One of the album’s most structurally sophisticated tracks, building through multiple distinct sections without ever feeling episodic. The arrangement grows increasingly complex, with each instrument adding new countermelodies and textures. The climax, featuring the full seven-piece ensemble at maximum intensity, is thrilling.
”Snow Globes”
The album’s longest track at over seven minutes, “Snow Globes” is an epic that moves through quiet passages of isolated piano and voice to massive, climactic passages where every instrument contributes. The dynamic range is extraordinary, and the emotional arc — from tenderness through anxiety to cathartic release — mirrors the album’s overall trajectory.
”Basketball Shoes”
The album’s closing track and its magnum opus.

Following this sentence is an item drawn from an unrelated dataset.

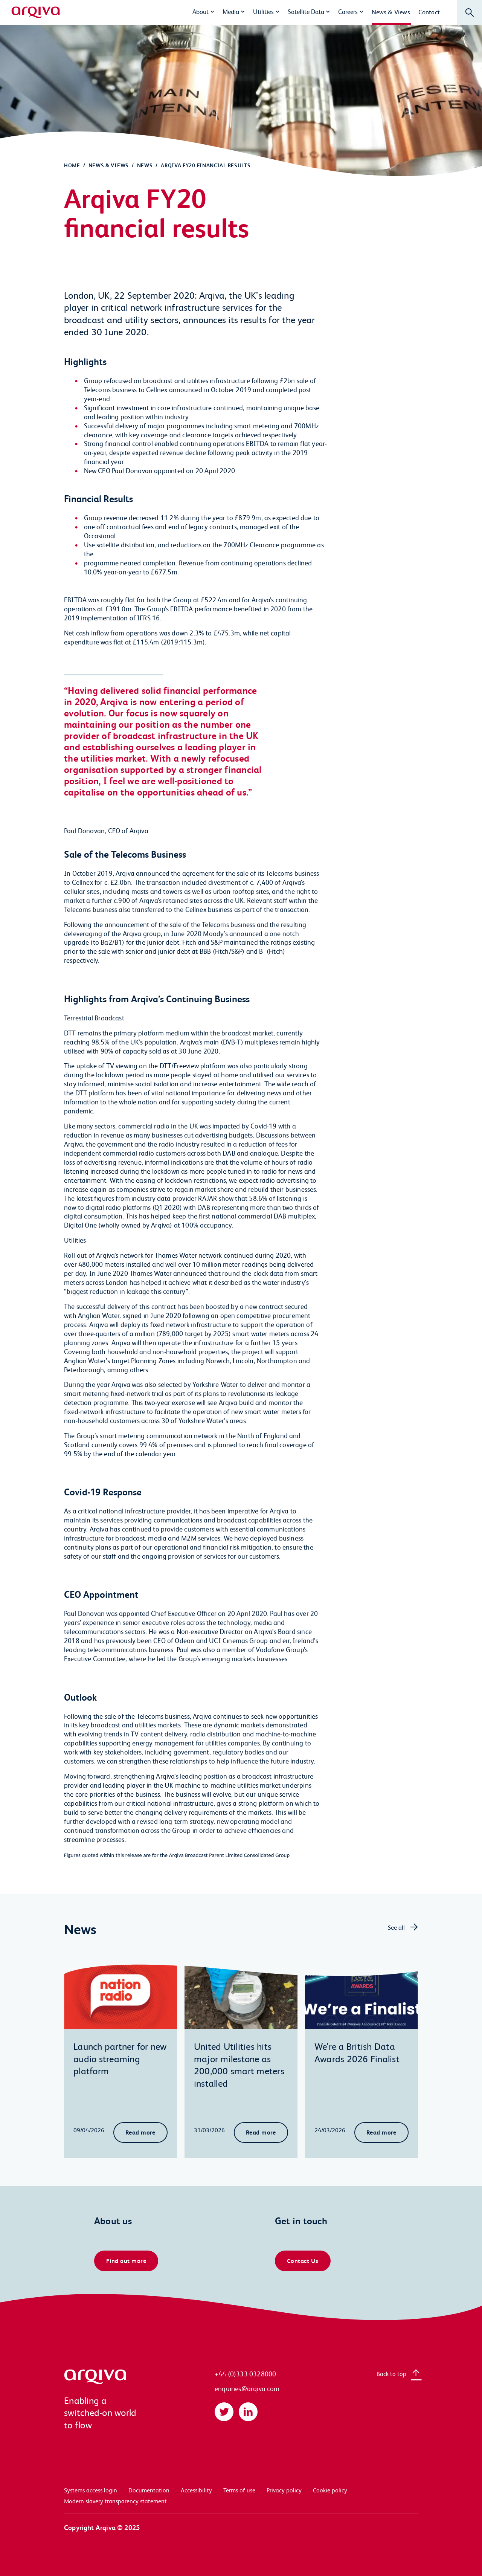 Image resolution: width=482 pixels, height=2576 pixels. What do you see at coordinates (196, 2490) in the screenshot?
I see `Accessibility` at bounding box center [196, 2490].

At over twelve minutes, “Basketball Shoes” begins with a whispered, almost spoken vocal over gentle guitar and piano, then builds — slowly, patiently, inexorably — through multiple crescendos to a final climax of staggering emotional intensity. The repeated refrain “Oh God of weather, oh God of tumbling / Oh, your generous heart” becomes a prayer, an incantation, a cry for help. When the full band enters for the final section, the effect is transcendent. It is one of the most powerful album closings in recent memory.
Themes
Wood’s lyrics throughout the album orbit around devotion and its complications. Love is presented as overwhelming, obsessive, and potentially destructive — not because the beloved is harmful but because the intensity of feeling is itself destabilizing. References to specific cultural artifacts (Concorde, basketball shoes, Billie Eilish) ground the emotional content in contemporary specificity, while the musical ambition lifts it toward the universal.
The Departure
Wood’s announcement of his departure, made via the band’s social media on February 1, 2022 — three days before Ants From Up There’s release — cast an inevitable shadow. The album’s songs about love, devotion, and the fear of collapse became retrospectively prophetic. Lines about not being able to continue, about the weight of feeling, about the gap between aspiration and capability — all of these gained new dimensions.

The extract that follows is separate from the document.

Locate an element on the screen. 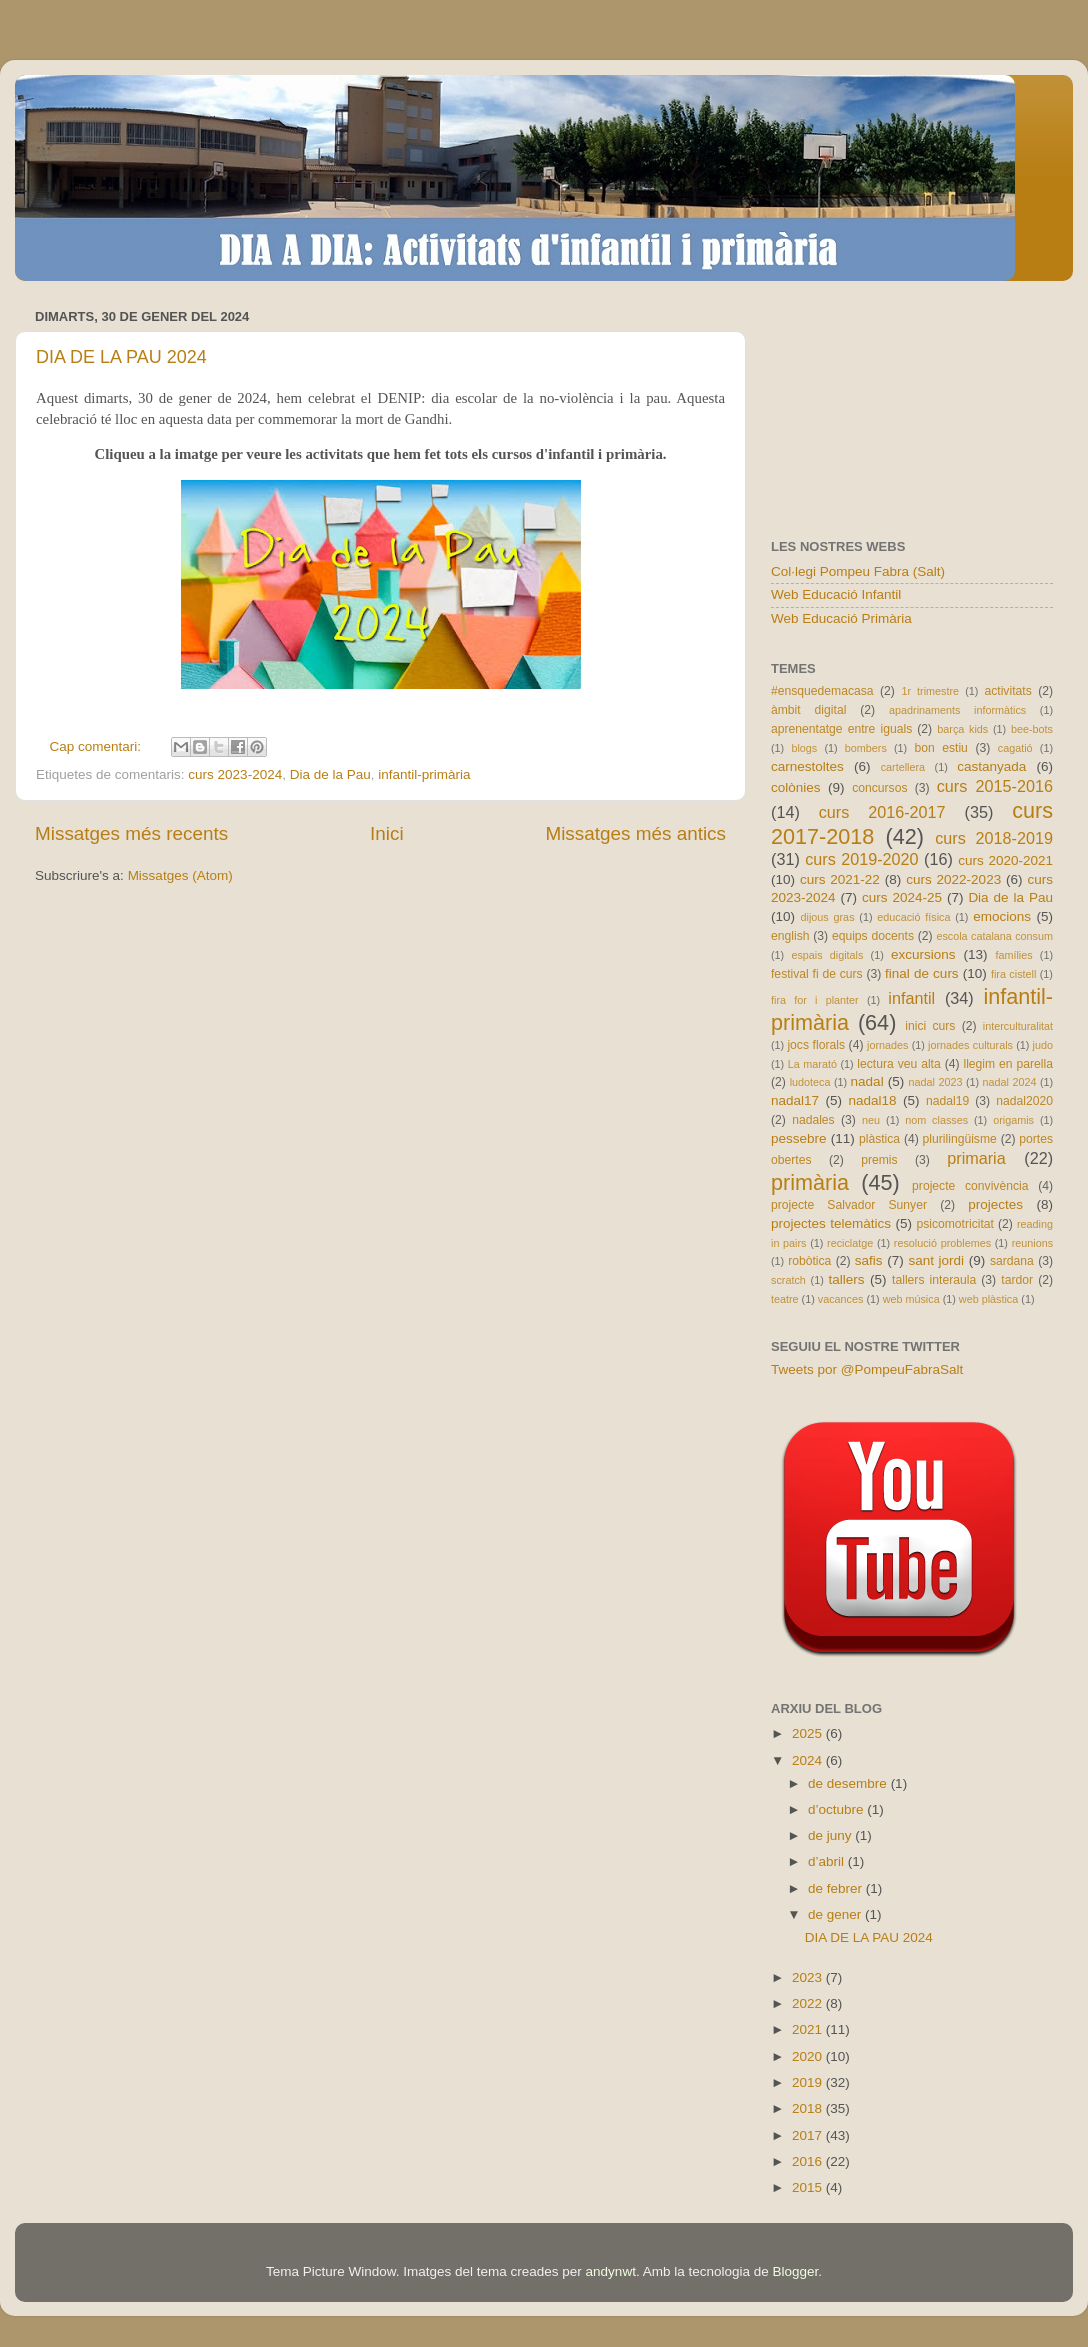  activitats is located at coordinates (1007, 691).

The band has continued without Wood, developing a more collaborative and less vocalist-centered approach. But Ants From Up There remains a document of the original seven-piece at its peak, and its emotional power is inseparable from the knowledge that it captures something that could not last.
For more on the current wave of British post-punk, see our 2020s post-punk guide. For other albums defined by dramatic circumstances, check our greatest farewell albums.
Verdict
Ants From Up There is a monumental album — musically ambitious, emotionally raw, and sequenced with an intelligence that rewards complete, uninterrupted listening. The performances are extraordinary, the arrangements are richly detailed, and the emotional content is handled with a maturity that belies the band members’ young ages. It is one of the finest albums of the 2020s so far.